WASHINGTON – Oct. 12, 2011 – The good coming from today’s otherwise bleak economy is some of the lowest interest rates in more than half a century.
So some people want to know if they should take advantage of that – to the point of refinancing more than what they actually owe on their home loan.
One 75-year-old wanted to ask certified financial planners if they thought it was a good idea for him to take out a $250,000 loan when he owes only $50,000. The extra $200,000 he could invest in relatively safe bonds, he said. Plus, he said he could deduct the mortgage interest on his federal income taxes.
Not so fast, said the planners.
What he wants to do is borrow to invest – and that’s not such a good thing, especially for a retiree, said Matt Saneholtz, president-elect of the Financial Planning Association of Greater Fort Lauderdale, Fla.
“Many advisers suggest not having any debt during the retirement years and I tend to agree,’’ Saneholtz said. He suggested the man ask his financial planner about the strategy.

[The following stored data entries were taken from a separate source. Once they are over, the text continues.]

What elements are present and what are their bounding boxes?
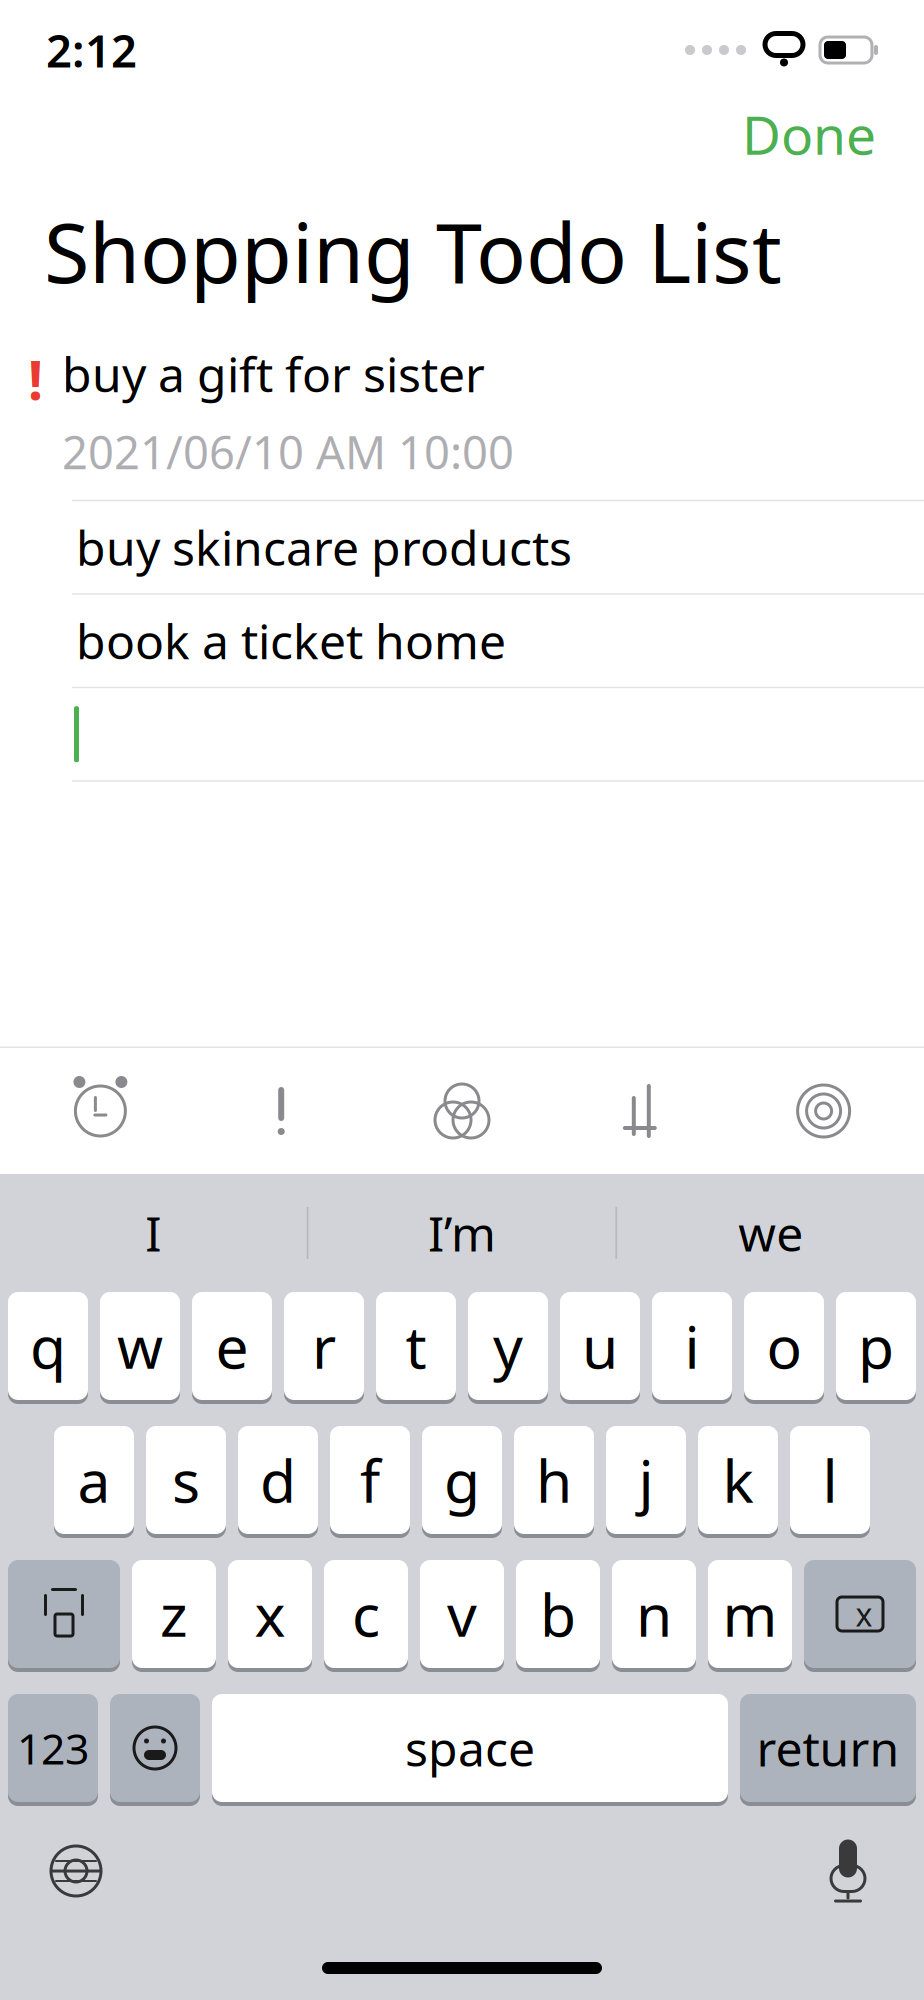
button[interactable]: l bbox=[790, 1426, 870, 1538]
staticText: u bbox=[582, 1307, 618, 1385]
button[interactable]: Reminder bbox=[10, 1048, 191, 1174]
button[interactable]: Delete bbox=[804, 1560, 916, 1672]
button[interactable]: c bbox=[324, 1560, 408, 1672]
button[interactable]: h bbox=[514, 1426, 594, 1538]
button[interactable]: Focus bbox=[733, 1048, 914, 1174]
button[interactable]: d bbox=[238, 1426, 318, 1538]
button[interactable]: Shift bbox=[8, 1560, 120, 1672]
button[interactable]: j bbox=[606, 1426, 686, 1538]
staticText: m bbox=[722, 1575, 778, 1653]
button[interactable]: I bbox=[0, 1174, 307, 1292]
button[interactable]: Priority bbox=[191, 1048, 372, 1174]
button[interactable]: v bbox=[420, 1560, 504, 1672]
button[interactable]: b bbox=[516, 1560, 600, 1672]
button[interactable]: k bbox=[698, 1426, 778, 1538]
staticText: s bbox=[172, 1441, 200, 1519]
button[interactable]: Tags bbox=[372, 1048, 552, 1174]
button[interactable]: Change keyboard bbox=[16, 1806, 136, 1936]
button[interactable]: Dictation bbox=[788, 1806, 908, 1936]
button[interactable]: x bbox=[228, 1560, 312, 1672]
staticText: space bbox=[405, 1716, 535, 1780]
button[interactable]: we bbox=[617, 1174, 924, 1292]
staticText: 2021/06/10 AM 10:00 bbox=[62, 422, 514, 482]
button[interactable]: space bbox=[212, 1694, 728, 1806]
button[interactable]: r bbox=[284, 1292, 364, 1404]
staticText: t bbox=[406, 1307, 426, 1385]
button[interactable]: f bbox=[330, 1426, 410, 1538]
staticText: buy skincare products bbox=[76, 515, 572, 579]
staticText: I bbox=[145, 1201, 161, 1265]
button[interactable]: g bbox=[422, 1426, 502, 1538]
staticText: y bbox=[493, 1307, 523, 1385]
button[interactable]: m bbox=[708, 1560, 792, 1672]
button[interactable]: y bbox=[468, 1292, 548, 1404]
button[interactable]: n bbox=[612, 1560, 696, 1672]
staticText: n bbox=[636, 1575, 672, 1653]
button[interactable]: i bbox=[652, 1292, 732, 1404]
button[interactable]: return bbox=[740, 1694, 916, 1806]
button[interactable]: s bbox=[146, 1426, 226, 1538]
staticText: d bbox=[260, 1441, 296, 1519]
button[interactable]: Done bbox=[722, 89, 896, 179]
button[interactable]: Share bbox=[552, 1048, 733, 1174]
staticText: p bbox=[858, 1307, 894, 1385]
button[interactable]: w bbox=[100, 1292, 180, 1404]
button[interactable]: o bbox=[744, 1292, 824, 1404]
button[interactable]: 123 bbox=[8, 1694, 98, 1806]
staticText: I’m bbox=[428, 1201, 496, 1265]
staticText: book a ticket home bbox=[76, 609, 506, 672]
button[interactable]: u bbox=[560, 1292, 640, 1404]
staticText: c bbox=[352, 1575, 380, 1653]
staticText: b bbox=[540, 1575, 576, 1653]
staticText: 123 bbox=[17, 1720, 89, 1776]
button[interactable]: t bbox=[376, 1292, 456, 1404]
staticText: v bbox=[447, 1575, 477, 1653]
button[interactable]: q bbox=[8, 1292, 88, 1404]
staticText: g bbox=[444, 1441, 480, 1519]
staticText: a bbox=[78, 1441, 110, 1519]
staticText: r bbox=[312, 1307, 336, 1385]
button[interactable]: buy skincare products bbox=[0, 501, 924, 593]
button[interactable]: a bbox=[54, 1426, 134, 1538]
button[interactable]: z bbox=[132, 1560, 216, 1672]
staticText: q bbox=[30, 1307, 66, 1385]
staticText: i bbox=[684, 1307, 700, 1385]
staticText: e bbox=[216, 1307, 248, 1385]
button[interactable]: book a ticket home bbox=[0, 595, 924, 687]
staticText: j bbox=[638, 1441, 654, 1519]
staticText: f bbox=[360, 1441, 380, 1519]
staticText: 2:12 bbox=[46, 20, 137, 80]
staticText: ! bbox=[28, 344, 43, 415]
button[interactable]: Emoji bbox=[110, 1694, 200, 1806]
staticText: x bbox=[254, 1575, 286, 1653]
staticText: k bbox=[722, 1441, 754, 1519]
staticText: Shopping Todo List bbox=[44, 196, 782, 306]
staticText: buy a gift for sister bbox=[62, 342, 485, 406]
staticText: o bbox=[766, 1307, 802, 1385]
staticText: return bbox=[756, 1716, 900, 1780]
button[interactable]: p bbox=[836, 1292, 916, 1404]
staticText: x bbox=[856, 1593, 872, 1635]
button[interactable]: e bbox=[192, 1292, 272, 1404]
staticText: l bbox=[822, 1441, 838, 1519]
staticText: z bbox=[160, 1575, 188, 1653]
staticText: h bbox=[536, 1441, 572, 1519]
staticText: Done bbox=[742, 99, 876, 169]
button[interactable]: I’m bbox=[309, 1174, 615, 1292]
staticText: we bbox=[738, 1201, 803, 1265]
staticText: w bbox=[117, 1307, 163, 1385]
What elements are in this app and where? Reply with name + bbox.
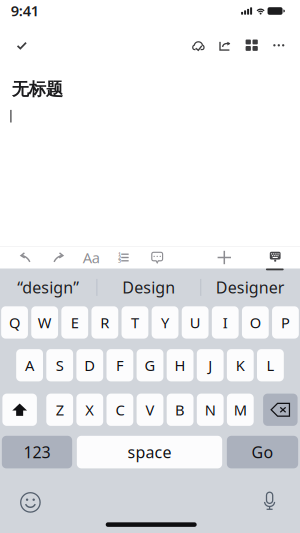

And the retiree may not save as much in taxes as he thinks: If he’s in the 25 percent tax bracket, then he saves only about a fourth of the interest he pays, Saneholtz said.
Also, borrowing to take a tax deduction may not be a good idea as Congress has been floating the idea of eliminating the mortgage interest deduction, said panelist Blair Shein, a former president of the Financial Planning Association.
Shein said he doesn’t think that Washington will act any time soon to eliminate the popular deduction – but it may happen down the road.